= Beginning of Section =
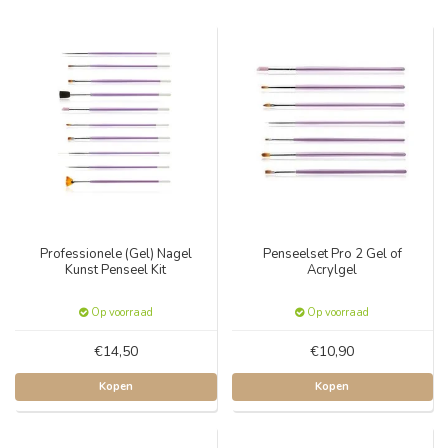
Professionele (Gel) Nagel
Penseelset Pro 2 Gel of
Kunst Penseel Kit
Acrylgel
Op voorraad
Op voorraad
€14,50
€10,90
Kopen
Kopen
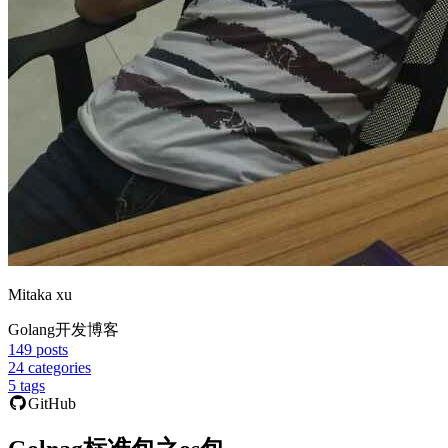
Mitaka xu
Golang开发博客
149
posts
24
categories
5
tags
GitHub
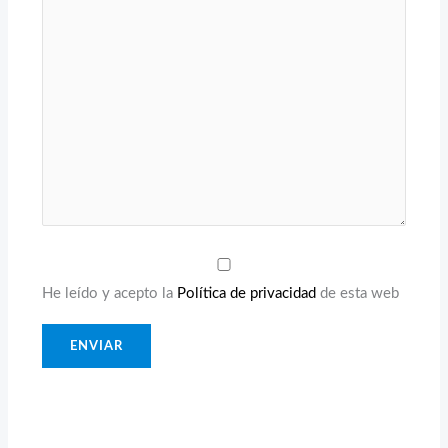
He leído y acepto la
Política de privacidad
de esta web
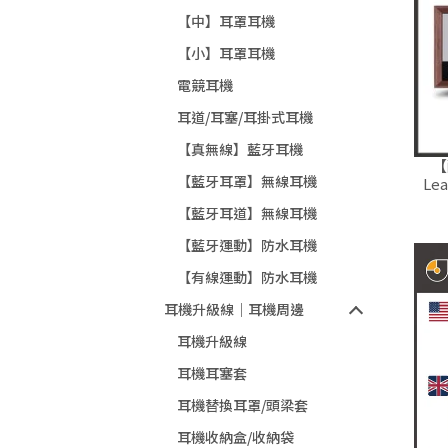
【中】耳罩耳機
【小】耳罩耳機
電競耳機
耳道/耳塞/耳掛式耳機
【真無線】藍牙耳機
【
【藍牙耳罩】無線耳機
Le
【藍牙耳道】無線耳機
【藍牙運動】防水耳機
【有線運動】防水耳機
耳機升級線｜耳機周邊
耳機升級線
耳機耳塞套
耳機替換耳罩/頭梁套
耳機收納盒/收納袋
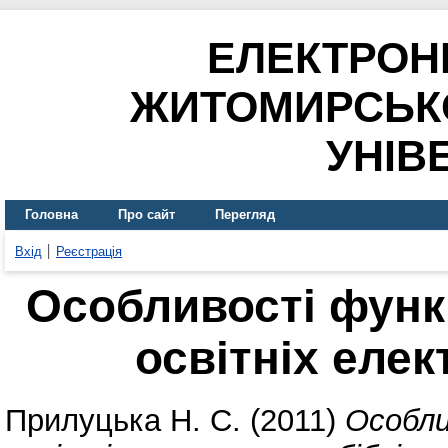
ЕЛЕКТРОН
ЖИТОМИРСЬК
УНІВ
Головна
Про сайт
Перегляд
Вхід
Реєстрація
Особливості функ
освітніх елек
Прилуцька Н. С.
(2011)
Особли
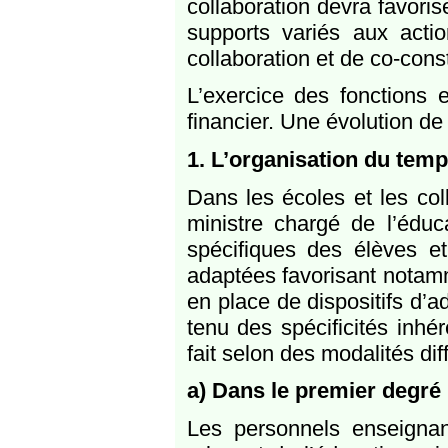
collaboration devra favoris
supports variés aux acti
collaboration et de co-cons
L’exercice des fonctions e
financier. Une évolution de 
1. L’organisation du temp
Dans les écoles et les col
ministre chargé de l’éduc
spécifiques des élèves 
adaptées favorisant notamm
en place de dispositifs d’
tenu des spécificités inhé
fait selon des modalités di
a) Dans le premier degré
Les personnels enseigna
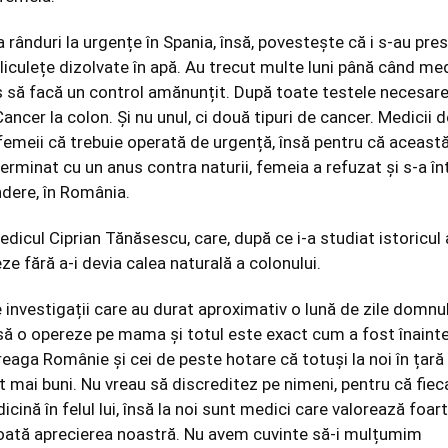
a rânduri la urgențe în Spania, însă, povestește că i s-au pres
iculețe dizolvate în apă. Au trecut multe luni până când med
s să facă un control amănunțit. După toate testele necesare
Cancer la colon. Și nu unul, ci două tipuri de cancer. Medicii d
femeii că trebuie operată de urgență, însă pentru că aceast
terminat cu un anus contra naturii, femeia a refuzat și s-a în
ndere, în România.
edicul Ciprian Tănăsescu, care, după ce i-a studiat istoricul 
ze fără a-i devia calea naturală a colonului.
investigații care au durat aproximativ o lună de zile domnu
să o opereze pe mama și totul este exact cum a fost înainte
reaga Românie și cei de peste hotare că totuși la noi în țară
 mai buni. Nu vreau să discreditez pe nimeni, pentru că fiec
cină în felul lui, însă la noi sunt medici care valorează foar
toată aprecierea noastră. Nu avem cuvinte să-i mulțumim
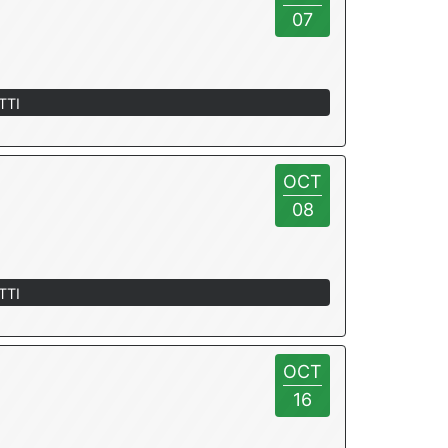
07
TTI
OCT
08
TTI
OCT
16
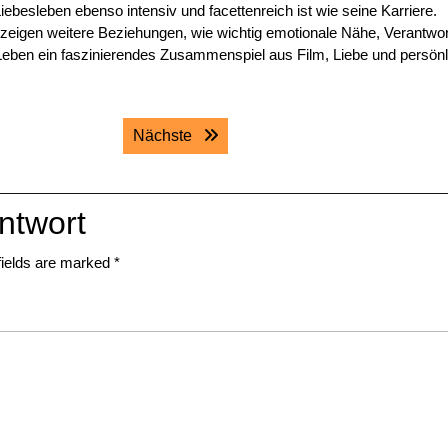
besleben ebenso intensiv und facettenreich ist wie seine Karriere.
 zeigen weitere Beziehungen, wie wichtig emotionale Nähe, Verantwo
n Leben ein faszinierendes Zusammenspiel aus Film, Liebe und persönl
Next post:
Nächste
ntwort
fields are marked
*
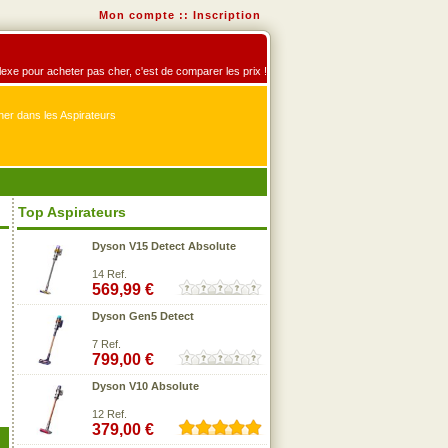
Mon compte
::
Inscription
éflexe pour acheter pas cher, c'est de comparer les prix !
er dans les Aspirateurs
Top Aspirateurs
Dyson V15 Detect Absolute
14 Ref.
569,99 €
Dyson Gen5 Detect
7 Ref.
799,00 €
Dyson V10 Absolute
12 Ref.
379,00 €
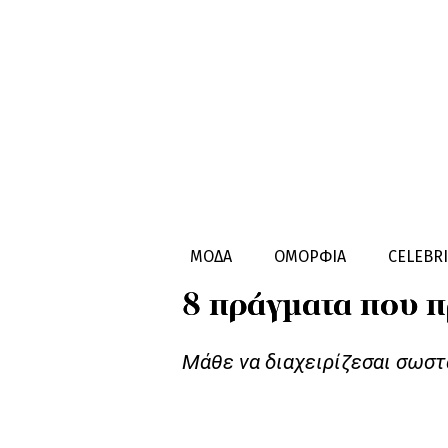
HEALTHY LIVING
INSPIRATION
ΜΟΔΑ
ΟΜΟΡΦΙΑ
CELEBRI
8 πράγματα που πρ
Μάθε να διαχειρίζεσαι σωστά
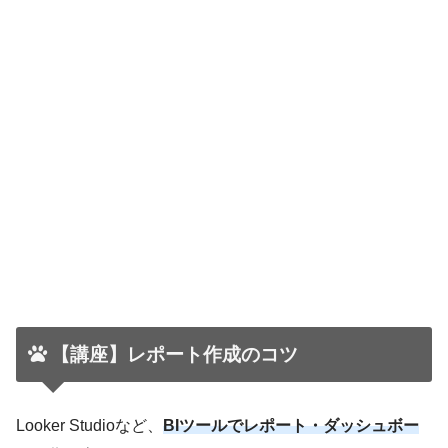
【講座】レポート作成のコツ
Looker Studioなど、
BIツールでレポート・ダッシュボー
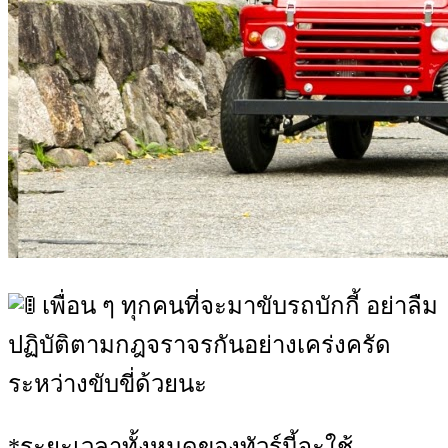
เพื่อน ๆ ทุกคนที่จะมาขับรถบักกี้ อย่าลืม
ปฏิบัติตามกฎจราจรกันอย่างเคร่งครัด
ระหว่างขับขี่ด้วยนะ
*ระยะเวลาทั้งหมดของทัวร์นี้จะใช้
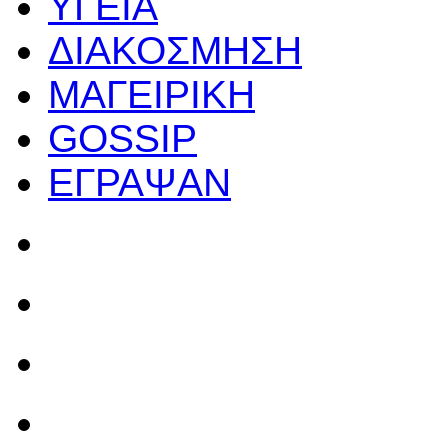
ΥΓΕΙΑ
ΔΙΑΚΟΣΜΗΣΗ
ΜΑΓΕΙΡΙΚΗ
GOSSIP
ΕΓΡΑΨΑΝ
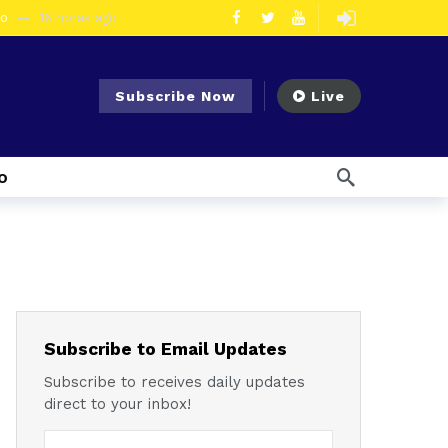
eo
16 horas ago
olescentes
3 días ago
en la vía Cuenca – Loja
3 días ago
Subscribe Now
Live
s en Azogues
4 días ago
er detenida
4 días ago
o
7 días ago
Noticias para migrantes Ecuatorianos Cuatro ciudadanos vinculados a Los Águilas son detenidos en La Troncal por presunto tráfico de droga
mana ago
1 semana ago
Noticias para migrantes Ecuatorianos En Azuay se validaron todos los planes de acción de los GADs para enfrentar el Fenómeno El Niño
l Ecuador
1 semana ago
emana ago
Subscribe to Email Updates
Subscribe to receives daily updates
direct to your inbox!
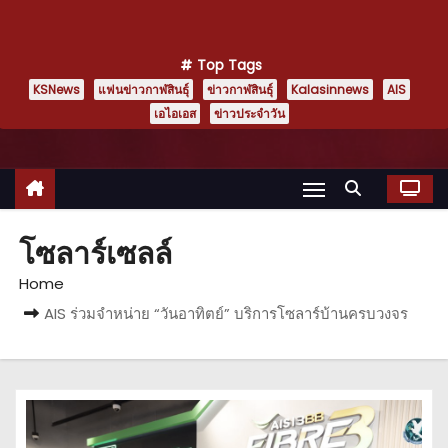
Top Tags
KSNews
แฟนข่าวกาฬสินธุ์
ข่าวกาฬสินธุ์
Kalasinnews
AIS
เอไอเอส
ข่าวประจำวัน
โซลาร์เซลล์
Home
AIS ร่วมจำหน่าย “วันอาทิตย์” บริการโซลาร์บ้านครบวงจร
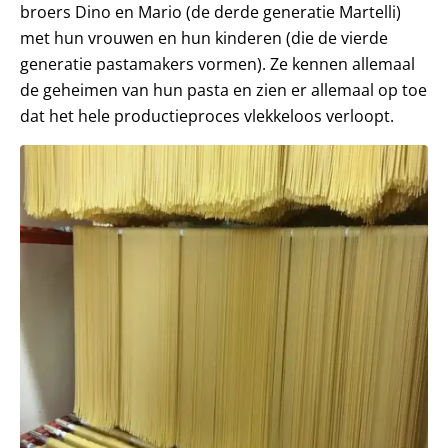
broers Dino en Mario (de derde generatie Martelli)
met hun vrouwen en hun kinderen (die de vierde
generatie pastamakers vormen). Ze kennen allemaal
de geheimen van hun pasta en zien er allemaal op toe
dat het hele productieproces vlekkeloos verloopt.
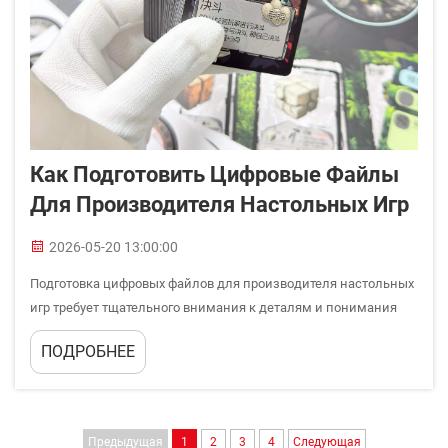
Как Подготовить Цифровые Файлы
Для Производителя Настольных Игр
2026-05-20 13:00:00
Подготовка цифровых файлов для производителя настольных
игр требует тщательного внимания к деталям и понимания
требований к производству. Независимо от того,
ПОДРОБНЕЕ
разрабатываете ли вы свою первую настольную игру или
запускаете кампанию краудфандинга, качество ваших
цифровых файлов напрямую влияет на конечный результат...
Предыдущая
1
2
3
4
Следующая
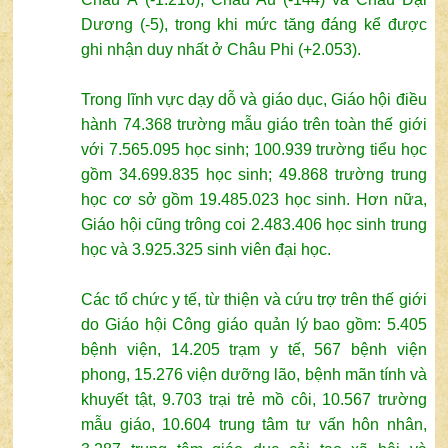
Dương (-5), trong khi mức tăng đáng kể được
ghi nhận duy nhất ở Châu Phi (+2.053).
Trong lĩnh vực dạy dỗ và giáo dục, Giáo hội điều
hành 74.368 trường mẫu giáo trên toàn thế giới
với 7.565.095 học sinh; 100.939 trường tiểu học
gồm 34.699.835 học sinh; 49.868 trường trung
học cơ sở gồm 19.485.023 học sinh. Hơn nữa,
Giáo hội cũng trông coi 2.483.406 học sinh trung
học và 3.925.325 sinh viên đại học.
Các tổ chức y tế, từ thiện và cứu trợ trên thế giới
do Giáo hội Công giáo quản lý bao gồm: 5.405
bệnh viện, 14.205 trạm y tế, 567 bệnh viện
phong, 15.276 viện dưỡng lão, bệnh mãn tính và
khuyết tật, 9.703 trại trẻ mồ côi, 10.567 trường
mẫu giáo, 10.604 trung tâm tư vấn hôn nhân,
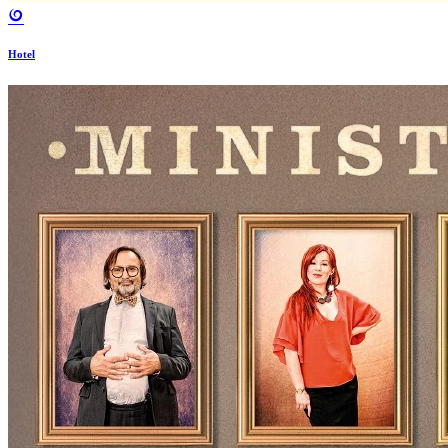
Hotel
= End of Section =
### Task prompt
What you hand back should match the listing exactly, except that no pictures appear.

### Task answer
Professionele (Gel) Nagel
Penseelset Pro 2 Gel of
Kunst Penseel Kit
Acrylgel
Op voorraad
Op voorraad
€14,50
€10,90
Kopen
Kopen
Mitaka xu
Golang开发博客
149
posts
24
categories
5
tags
GitHub
He leído y acepto la
Política de privacidad
de esta web
【中】耳罩耳機
【小】耳罩耳機
電競耳機
耳道/耳塞/耳掛式耳機
【真無線】藍牙耳機
【
【藍牙耳罩】無線耳機
Le
【藍牙耳道】無線耳機
【藍牙運動】防水耳機
【有線運動】防水耳機
耳機升級線｜耳機周邊
耳機升級線
耳機耳塞套
耳機替換耳罩/頭梁套
耳機收納盒/收納袋
ЕЛЕКТРОН
ЖИТОМИРСЬК
УНІВ
Головна
Про сайт
Перегляд
Вхід
Реєстрація
Особливості функ
освітніх елек
Прилуцька Н. С.
(2011)
Особли
collaboration devra favoris
supports variés aux acti
collaboration et de co-cons
L’exercice des fonctions e
financier. Une évolution de 
1. L’organisation du temp
Dans les écoles et les col
ministre chargé de l’éduc
spécifiques des élèves 
adaptées favorisant notamm
en place de dispositifs d’
tenu des spécificités inhé
fait selon des modalités di
a) Dans le premier degré
Les personnels enseigna
a rânduri la urgențe în Spania, însă, povestește că i s-au pres
iculețe dizolvate în apă. Au trecut multe luni până când med
s să facă un control amănunțit. După toate testele necesare
Cancer la colon. Și nu unul, ci două tipuri de cancer. Medicii d
femeii că trebuie operată de urgență, însă pentru că aceast
terminat cu un anus contra naturii, femeia a refuzat și s-a în
ndere, în România.
edicul Ciprian Tănăsescu, care, după ce i-a studiat istoricul 
ze fără a-i devia calea naturală a colonului.
investigații care au durat aproximativ o lună de zile domnu
să o opereze pe mama și totul este exact cum a fost înainte
reaga Românie și cei de peste hotare că totuși la noi în țară
 mai buni. Nu vreau să discreditez pe nimeni, pentru că fiec
cină în felul lui, însă la noi sunt medici care valorează foar
toată aprecierea noastră. Nu avem cuvinte să-i mulțumim
07
TTI
OCT
08
TTI
OCT
16
besleben ebenso intensiv und facettenreich ist wie seine Karriere.
 zeigen weitere Beziehungen, wie wichtig emotionale Nähe, Verantwo
n Leben ein faszinierendes Zusammenspiel aus Film, Liebe und persönl
Next post:
Nächste
ntwort
fields are marked
*
Mon compte
::
Inscription
éflexe pour acheter pas cher, c'est de comparer les prix !
er dans les Aspirateurs
Top Aspirateurs
Dyson V15 Detect Absolute
14 Ref.
569,99 €
Dyson Gen5 Detect
7 Ref.
799,00 €
Dyson V10 Absolute
12 Ref.
379,00 €
HEALTHY LIVING
INSPIRATION
ΜΟΔΑ
ΟΜΟΡΦΙΑ
CELEBRI
8 πράγματα που πρ
Μάθε να διαχειρίζεσαι σωστά
【講座】レポート作成のコツ
Looker Studioなど、
BIツールでレポート・ダッシュボー
เพื่อน ๆ ทุกคนที่จะมาขับรถบักกี้ อย่าลืม
ปฏิบัติตามกฎจราจรกันอย่างเคร่งครัด
ระหว่างขับขี่ด้วยนะ
*ระยะเวลาทั้งหมดของทัวร์นี้จะใช้
ΥΓΕΙΑ
ΔΙΑΚΟΣΜΗΣΗ
ΜΑΓΕΙΡΙΚΗ
GOSSIP
ΕΓΡΑΨΑΝ
eo
16 horas ago
olescentes
3 días ago
en la vía Cuenca – Loja
3 días ago
Subscribe Now
Live
s en Azogues
4 días ago
er detenida
4 días ago
o
7 días ago
Noticias para migrantes Ecuatorianos Cuatro ciudadanos vinculados a Los Águilas son detenidos en La Troncal por presunto tráfico de droga
mana ago
1 semana ago
Noticias para migrantes Ecuatorianos En Azuay se validaron todos los planes de acción de los GADs para enfrentar el Fenómeno El Niño
l Ecuador
1 semana ago
emana ago
Subscribe to Email Updates
Subscribe to receives daily updates
direct to your inbox!
Top Tags
KSNews
แฟนข่าวกาฬสินธุ์
ข่าวกาฬสินธุ์
Kalasinnews
AIS
เอไอเอส
ข่าวประจำวัน
โซลาร์เซลล์
Home
AIS ร่วมจำหน่าย “วันอาทิตย์” บริการโซลาร์บ้านครบวงจร
broers Dino en Mario (de derde generatie Martelli)
met hun vrouwen en hun kinderen (die de vierde
generatie pastamakers vormen). Ze kennen allemaal
de geheimen van hun pasta en zien er allemaal op toe
dat het hele productieproces vlekkeloos verloopt.
Как Подготовить Цифровые Файлы
Для Производителя Настольных Игр
2026-05-20 13:00:00
Подготовка цифровых файлов для производителя настольных
игр требует тщательного внимания к деталям и понимания
требований к производству. Независимо от того,
ПОДРОБНЕЕ
разрабатываете ли вы свою первую настольную игру или
запускаете кампанию краудфандинга, качество ваших
цифровых файлов напрямую влияет на конечный результат...
Предыдущая
1
2
3
4
Следующая
Dương (-5), trong khi mức tăng đáng kể được
ghi nhận duy nhất ở Châu Phi (+2.053).
Trong lĩnh vực dạy dỗ và giáo dục, Giáo hội điều
hành 74.368 trường mẫu giáo trên toàn thế giới
với 7.565.095 học sinh; 100.939 trường tiểu học
gồm 34.699.835 học sinh; 49.868 trường trung
học cơ sở gồm 19.485.023 học sinh. Hơn nữa,
Giáo hội cũng trông coi 2.483.406 học sinh trung
học và 3.925.325 sinh viên đại học.
Các tổ chức y tế, từ thiện và cứu trợ trên thế giới
do Giáo hội Công giáo quản lý bao gồm: 5.405
bệnh viện, 14.205 trạm y tế, 567 bệnh viện
phong, 15.276 viện dưỡng lão, bệnh mãn tính và
khuyết tật, 9.703 trại trẻ mồ côi, 10.567 trường
mẫu giáo, 10.604 trung tâm tư vấn hôn nhân,
Hotel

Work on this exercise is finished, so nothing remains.